Each of these "causes" was a different sense of the Greek word aition, which Aristotle thought was ambiguous and needed to be clarified. English cause, however, is not so unclear, and its use here can unfortunately lead to confusion. Only one of the four "causes" (the efficient cause) approximates the concept expressed by the English word cause. It has been suggested that an English word of parallel ambiguity is the verb "make". Thus the Greek "x is the aition of y" can be rendered in English "x makes a y". In the case of material cause, we could say "wood makes up a table" or in the case of a car, we could say "steel and rubber make up a car"
Saint Thomas Aquinas also refers to the four causes in his writings about the existence of God. "If there be no first cause among efficient causes, then there will be no ultimate, nor intermediate cause...Therefore it is necessary to admit a first efficient cause, to which everyone gives the name of God." (Excerpt from Summa Theologica Third Article: Whether God exists?)
The formal cause according to which a statue is made is the idea existing in the first place as exemplar in the mind of the sculptor, and in the second place as intrinsic, determining cause, embodied in the matter.
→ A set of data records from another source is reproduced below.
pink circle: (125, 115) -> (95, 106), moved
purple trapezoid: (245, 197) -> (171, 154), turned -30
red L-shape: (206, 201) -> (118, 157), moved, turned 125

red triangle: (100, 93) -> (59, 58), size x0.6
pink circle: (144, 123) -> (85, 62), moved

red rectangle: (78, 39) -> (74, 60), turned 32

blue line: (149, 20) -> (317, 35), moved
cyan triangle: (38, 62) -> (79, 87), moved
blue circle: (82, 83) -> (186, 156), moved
Formal cause could only refer to the essential quality of causation. A deeper contemplation reveals a formal cause as the ever existing truth of capacity. Thus, the capacity of the human genome to accompany the existence of a human being presumes that the capacity to be a human being pre-exists the human being. That pre-existence consists of the essential capacity of the specific genome to co-exist with the human in a very significant and specific way. The dog genome does not cause a human though elements of dog genome may coexist with the human genome.
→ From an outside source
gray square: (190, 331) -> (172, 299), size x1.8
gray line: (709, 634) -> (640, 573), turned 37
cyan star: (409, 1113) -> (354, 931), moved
A more simple example of the formal cause is the blueprint or plan that one has before making or causing a human made object to exist. Plato would say that a perfect circle exists, or the form of a perfect circle exists and that all other circles are an imperfect copy of the formal cause.
The efficient cause is the agent which brings something about. For example, in the case of a statue, it is the person chiseling away, and the act of chiseling, that causes the statue. This answers the question, how does it happen? It is the sort of answer we usually expect when we ask about cause; the thing which happened to bring about certain results.
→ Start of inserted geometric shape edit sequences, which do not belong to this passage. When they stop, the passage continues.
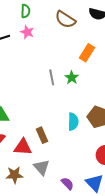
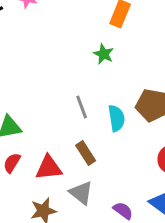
gray line: (52, 77) -> (82, 107), moved
brown rectangle: (42, 135) -> (86, 153), moved

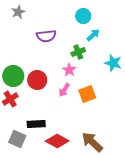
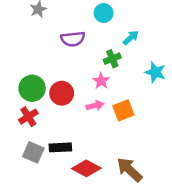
cyan circle: (83, 16) -> (104, 13), moved
pink arrow: (64, 90) -> (95, 106), turned -136
gray square: (17, 139) -> (33, 152), moved

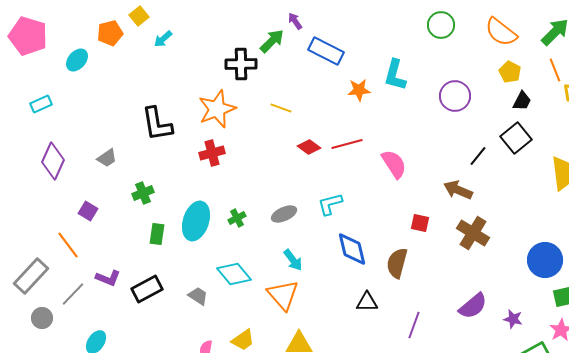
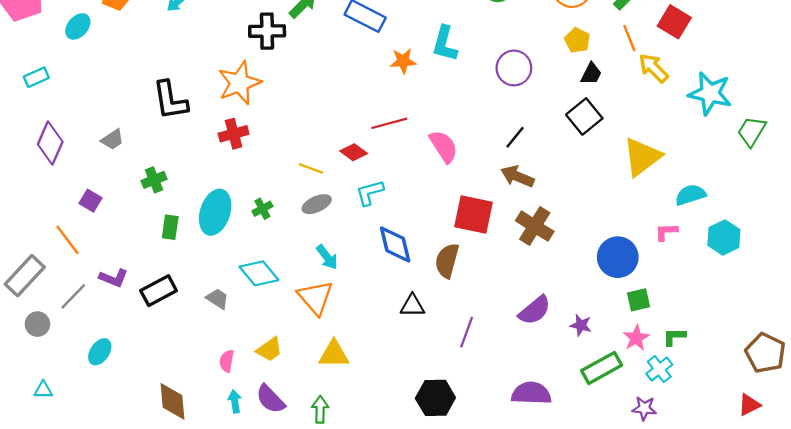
yellow line: (281, 108) -> (311, 168), moved
red diamond: (309, 147) -> (354, 152), moved
black line: (478, 156) -> (515, 137), moved
red square: (420, 223) -> (474, 214), size x1.8

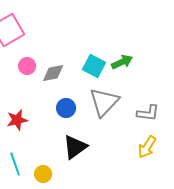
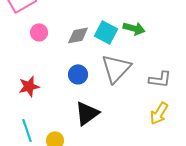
green arrow: (122, 62) -> (134, 28), turned 40
gray diamond: (53, 73) -> (78, 35), moved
Over time, many rejected the idea of a final cause, or the study of the good, because of there was too much disagreement. Niccolò Machiavelli focused mainly on the material causes, and rejected the search for final causes as too difficult for most people. Although science has historically focused mostly on material causes, there has been some discussion and exploration of final causes in a scientific context, especially when studying systems at a macroscopic level.
The laws of thermodynamics can be interpreted as a final cause, and this perspective is useful for explaining the spontaneous origin of new levels in a hierarchy. Ecologist Robert Ulanowicz argues that positive feedback in ecosystems can have effects which appear at a local level to be the result of a final cause.